Nota do editor: A sensibilidade jornalística de João Monteiro nos lega três grandes crônicas. Inspiradas em entrevistas cujos detalhes são irreveláveis, elas visitam profundezas densas – e tensas, advirta-se. Aqui está o primeiro ato dessa trilogia. Acompanhe nossas publicacões e permita-se esse mergulho.
Há tempos procuro meu sono, ainda que venha com pesadelos, ainda que seja eu o monstro da história que se repete em meu subconsciente, ainda que o Diabo fuja de mim por não suportar tamanho peso e negatividade de meus pensamentos, ainda assim, preciso de meu sono.
Ontem acordei melhor do que nos últimos dias, estranhei tamanha tranquilidade, já estava habituado com a enxaqueca matinal, o desarranjo de estômago vazio, as dores nas articulações, a procrastinação e a completa incapacidade de pensar. Deveria ter desconfiado de tal situação, era apenas a calmaria que antecedeu a tempestade que estava por vir à minha mente.

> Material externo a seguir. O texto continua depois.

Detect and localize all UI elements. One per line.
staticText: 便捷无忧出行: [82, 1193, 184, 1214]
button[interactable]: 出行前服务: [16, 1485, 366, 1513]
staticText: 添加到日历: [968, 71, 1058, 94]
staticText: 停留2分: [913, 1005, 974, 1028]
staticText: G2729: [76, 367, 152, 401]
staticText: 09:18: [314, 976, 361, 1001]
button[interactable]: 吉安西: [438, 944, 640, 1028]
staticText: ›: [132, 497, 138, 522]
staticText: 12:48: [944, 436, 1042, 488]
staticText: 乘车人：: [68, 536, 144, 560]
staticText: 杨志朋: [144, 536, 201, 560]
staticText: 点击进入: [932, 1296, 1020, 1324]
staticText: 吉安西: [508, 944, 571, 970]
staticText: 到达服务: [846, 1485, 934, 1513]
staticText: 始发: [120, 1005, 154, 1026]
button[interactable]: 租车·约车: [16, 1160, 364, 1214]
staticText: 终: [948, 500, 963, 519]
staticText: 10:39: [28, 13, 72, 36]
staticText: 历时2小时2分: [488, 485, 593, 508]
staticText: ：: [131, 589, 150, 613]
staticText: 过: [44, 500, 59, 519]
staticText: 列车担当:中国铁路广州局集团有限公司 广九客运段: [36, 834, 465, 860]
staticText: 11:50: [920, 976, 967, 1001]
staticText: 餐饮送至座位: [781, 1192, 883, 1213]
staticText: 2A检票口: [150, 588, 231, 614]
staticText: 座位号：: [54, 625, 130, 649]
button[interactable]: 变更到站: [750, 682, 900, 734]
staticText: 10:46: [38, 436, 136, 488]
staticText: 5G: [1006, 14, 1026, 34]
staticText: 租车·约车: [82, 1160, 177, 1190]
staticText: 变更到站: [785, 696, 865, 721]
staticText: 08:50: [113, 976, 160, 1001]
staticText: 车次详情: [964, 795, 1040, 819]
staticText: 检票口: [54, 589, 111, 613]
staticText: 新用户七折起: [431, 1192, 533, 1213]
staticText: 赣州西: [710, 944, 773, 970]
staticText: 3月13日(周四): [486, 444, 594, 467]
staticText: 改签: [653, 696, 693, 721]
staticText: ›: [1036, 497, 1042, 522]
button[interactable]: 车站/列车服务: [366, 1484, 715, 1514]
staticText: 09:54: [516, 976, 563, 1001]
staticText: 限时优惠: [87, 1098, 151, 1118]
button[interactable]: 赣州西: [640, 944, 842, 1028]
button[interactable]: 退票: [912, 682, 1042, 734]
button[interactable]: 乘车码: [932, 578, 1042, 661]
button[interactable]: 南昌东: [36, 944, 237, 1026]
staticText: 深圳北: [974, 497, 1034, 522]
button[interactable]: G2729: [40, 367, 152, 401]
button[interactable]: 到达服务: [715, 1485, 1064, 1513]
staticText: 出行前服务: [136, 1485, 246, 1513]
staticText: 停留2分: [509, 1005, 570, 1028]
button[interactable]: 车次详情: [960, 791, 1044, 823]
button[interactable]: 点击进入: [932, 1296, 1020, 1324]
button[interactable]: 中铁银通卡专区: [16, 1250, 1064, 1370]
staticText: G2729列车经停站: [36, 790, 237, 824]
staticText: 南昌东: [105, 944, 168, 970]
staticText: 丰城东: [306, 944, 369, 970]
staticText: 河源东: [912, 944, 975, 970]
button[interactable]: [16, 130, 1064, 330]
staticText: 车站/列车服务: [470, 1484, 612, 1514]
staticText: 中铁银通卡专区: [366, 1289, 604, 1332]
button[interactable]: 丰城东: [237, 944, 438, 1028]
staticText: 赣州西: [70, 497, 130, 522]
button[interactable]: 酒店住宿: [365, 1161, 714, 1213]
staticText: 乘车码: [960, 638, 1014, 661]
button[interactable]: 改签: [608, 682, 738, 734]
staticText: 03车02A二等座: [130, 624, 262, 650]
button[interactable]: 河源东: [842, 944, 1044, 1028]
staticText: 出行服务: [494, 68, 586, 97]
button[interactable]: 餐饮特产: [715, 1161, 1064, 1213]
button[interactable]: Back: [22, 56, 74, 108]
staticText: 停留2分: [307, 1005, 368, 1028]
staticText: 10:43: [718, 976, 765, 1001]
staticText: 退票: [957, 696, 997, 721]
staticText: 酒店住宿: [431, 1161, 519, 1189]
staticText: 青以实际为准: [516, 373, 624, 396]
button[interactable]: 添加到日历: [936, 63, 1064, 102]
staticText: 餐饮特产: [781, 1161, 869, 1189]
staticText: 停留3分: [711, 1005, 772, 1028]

Sentado em frente ao computador, como faço todos os dias e como fiz para escrever este texto, cantarolava baixinho uma das músicas de minha playlist “respira fundo”. Fui percebendo então, lentamente, que meu corpo estava ficando dormente, senti minha alma, energia vital, chacra, chamem como quiser, se descolar da casca que a envolvia.
Observei atentamente minhas sinapses neurais se desconectarem e meu cérebro entrar em curto circuito, meu coração automaticamente engatou a terceira marcha dentro de um corpo anestesiado, só tive tempo de pensar “FUDEU, estou morrendo”.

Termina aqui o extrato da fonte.